▸ ACTION ITEM: Which lines of the data below contain "style"? Please show them all.

▸ Collected data:
* * *

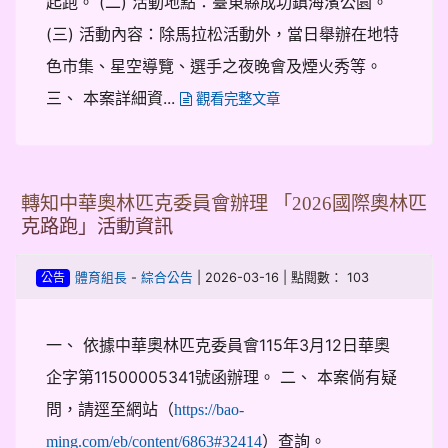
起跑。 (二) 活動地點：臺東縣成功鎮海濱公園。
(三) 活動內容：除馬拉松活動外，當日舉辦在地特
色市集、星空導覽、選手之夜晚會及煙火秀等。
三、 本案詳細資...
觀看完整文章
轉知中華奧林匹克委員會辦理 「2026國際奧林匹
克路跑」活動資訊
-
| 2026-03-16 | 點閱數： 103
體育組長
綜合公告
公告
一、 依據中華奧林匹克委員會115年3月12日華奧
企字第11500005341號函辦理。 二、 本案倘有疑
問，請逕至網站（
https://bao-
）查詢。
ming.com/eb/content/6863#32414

* * *

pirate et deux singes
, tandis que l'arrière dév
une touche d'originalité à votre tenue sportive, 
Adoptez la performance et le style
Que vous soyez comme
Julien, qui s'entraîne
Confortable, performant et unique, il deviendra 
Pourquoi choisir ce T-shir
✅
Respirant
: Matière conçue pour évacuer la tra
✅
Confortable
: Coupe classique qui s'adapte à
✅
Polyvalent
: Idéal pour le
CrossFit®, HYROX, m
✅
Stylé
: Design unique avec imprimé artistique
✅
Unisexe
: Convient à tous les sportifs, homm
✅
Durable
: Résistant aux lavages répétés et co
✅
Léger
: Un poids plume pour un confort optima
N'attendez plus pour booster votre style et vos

* * *

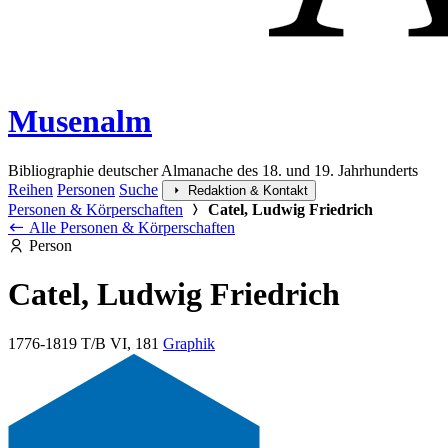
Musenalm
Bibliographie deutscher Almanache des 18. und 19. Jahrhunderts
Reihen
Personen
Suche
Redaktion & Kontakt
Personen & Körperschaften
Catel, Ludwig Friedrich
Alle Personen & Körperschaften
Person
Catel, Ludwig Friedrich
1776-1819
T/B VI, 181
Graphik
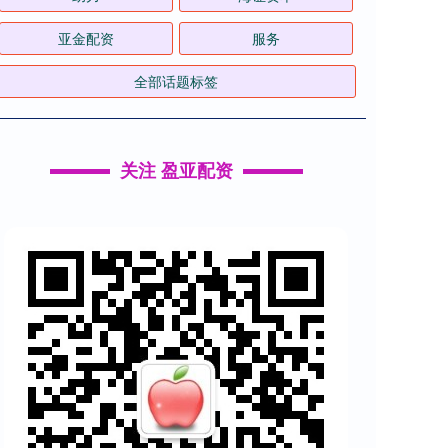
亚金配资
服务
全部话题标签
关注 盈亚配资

* * *

▸ RESPONSE:
Adoptez la performance et le style
N'attendez plus pour booster votre style et vos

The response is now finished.